Cette contestation antiproductiviste se diffuse au reste du mode et débouche sur une remise en cause du modèle de croissance des années 1970, notamment dans le domaine des mœurs. Elle touche surtout l'Europe du Nord et de l'Ouest qui est en pleine mutation économique.

·       Des contestations plus violentes pouvant même aller jusqu’au terrorisme.

La crise de mai 1968 en France :

Au départ le mouvement ne se caractérise pas particulièrement par des actes de violence. C’est d’abord une crise de société qui va même menacer le régime politique français arrivé à bout de souffle dès 1965.La crise française illustre bien une crise des sociétés industrielles à l’âge de la croissance. Le mouvement étudiant débute à Nanterre, une ville où le contraste entre les riches et les pauvres est flagrant puisque des bâtiments neufs ont été bâtis au milieu d’un bidonville. Le mouvement est mené par un jeune étudiant Daniel Cohn Bendit .Le soulèvement étudiant prône une justice sociale, une lutte contre la société capitaliste dont la croissance économique ne fait qu’accroitre les injustices. L’université est le point de départ pour une révolution plus globale qui mettra à terre la société capitaliste. Le mouvement devient peu à peu violent avec des affrontements entre la police et les étudiants .Dans ces émeutes, on érige des barrages, des véhicules sont incendiés, des manifestants sont blessés .Un climat révolutionnaire s’est installé en France .Le mouvement s’étendra au milieu ouvrier avec son lot de revendications pour une amélioration des conditions de travail .Finalement, les accords de Grenelle concèderont aux ouvriers une augmentation de salaire et une réduction du temps de travail .Mais De Gaulle ,alors au pouvoir, ne sera jamais parvenu à comprendre les revendications des étudiants .Il va ainsi perdre une partie de sa crédibilité en tant que président .Après avoir été désavoué lors d’un référendum, De Gaulle donnera sa démission en 1969.Donc, les contestations venues des étudiants ont pris progressivement des formes violentes mais elles ont abouti à quelques avancées et bouleversements politiques.

En Allemagne de l’ouest à partir de 1965, des contestations sont apparues suite à un manque de réformes économiques et sociales. L’extrême droite va en profiter pour étendre son influence alors que dans le même temps le terrorisme urbain se développe par la bande à Bader.

En Italie, la forte croissance économique (on parle de miracle italien) ne touche pas l’ensemble du pays. Ainsi le sud du pays, le Mezzogiorno, est en retard .Dans ce contexte , les premières revendications apparaissent à la fin des années 60.Des grèves ont lieu dans un climat politique agité (le Mai rampant italien). Mais le malaise politique doublé d’une crise sociale va conduire à de violents attentats à Rome et à Milan menés par les brigades rouges (des partis extrémistes).

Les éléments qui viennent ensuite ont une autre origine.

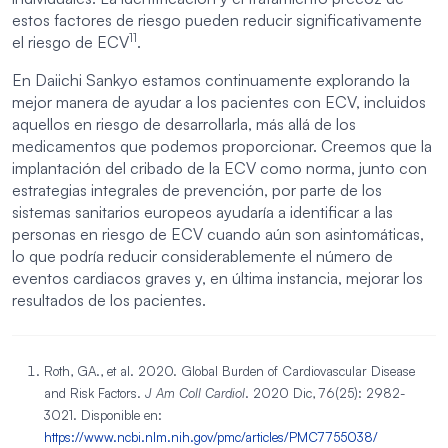
estos factores de riesgo pueden reducir significativamente
11
el riesgo de ECV
.
En Daiichi Sankyo estamos continuamente explorando la
mejor manera de ayudar a los pacientes con ECV, incluidos
aquellos en riesgo de desarrollarla, más allá de los
medicamentos que podemos proporcionar. Creemos que la
implantación del cribado de la ECV como norma, junto con
estrategias integrales de prevención, por parte de los
sistemas sanitarios europeos ayudaría a identificar a las
personas en riesgo de ECV cuando aún son asintomáticas,
lo que podría reducir considerablemente el número de
eventos cardiacos graves y, en última instancia, mejorar los
resultados de los pacientes.
Roth, GA., et al. 2020. Global Burden of Cardiovascular Disease
and Risk Factors.
J Am Coll Cardiol
. 2020 Dic, 76(25): 2982-
3021. Disponible en:
https://www.ncbi.nlm.nih.gov/pmc/articles/PMC7755038/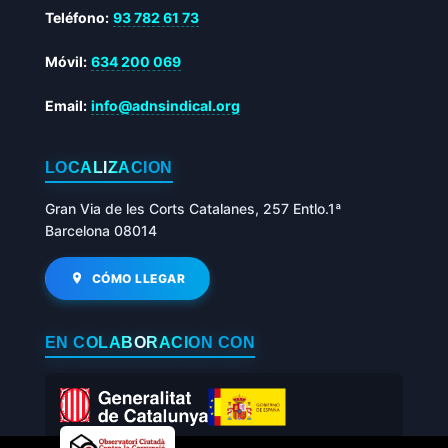
Teléfono:
93 782 61 73
Móvil:
634 200 069
Email:
info@adnsindical.org
LOCALIZACIÓN
Gran Via de les Corts Catalanes, 257 Entlo.1ª
Barcelona 08014
CÓMO LLEGAR
EN COLABORACIÓN CON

Donc dans les pays développés, la croissance économique est critiquée en tant que facteur multiplicateur des inégalités d’autant que l’on commence à prendre conscience des premiers effets de la croissance économique sur l’environnement .Ainsi au début des années 60 des ONG écologiques tel que Greenpeace montent en puissance.

Conclusion :

Du fait des dérèglements dont elle est victime, la croissance des années 1960-1970 doit faire face à de nombreuses critiques autant sur le plan social, politique, qu'économique. Ces nombreuses revendications ont de forts impacts dans les sociétés occidentales, comme en France où les manifestations de Mai 1968 ont changé les esprits et permis à la jeunesse de profiter d'un gouvernement moins conformiste et plus à son écoute.

Finalement la crise touche les pays de l'OCDE qui connaissent une forte instabilité économique (fin du système de Bretton Woods en 1976 à Kingston en Jamaïque, stagflation, chocs pétroliers,...).

De plus on prend pour la première fois conscience des impacts que cette croissance fordiste a sur l'environnement, on tente donc d'y remédier, d'y apporter des solutions comme a tenté de le faire le Club de Rome avec le rapport Meadows qui propose la croissance zéro.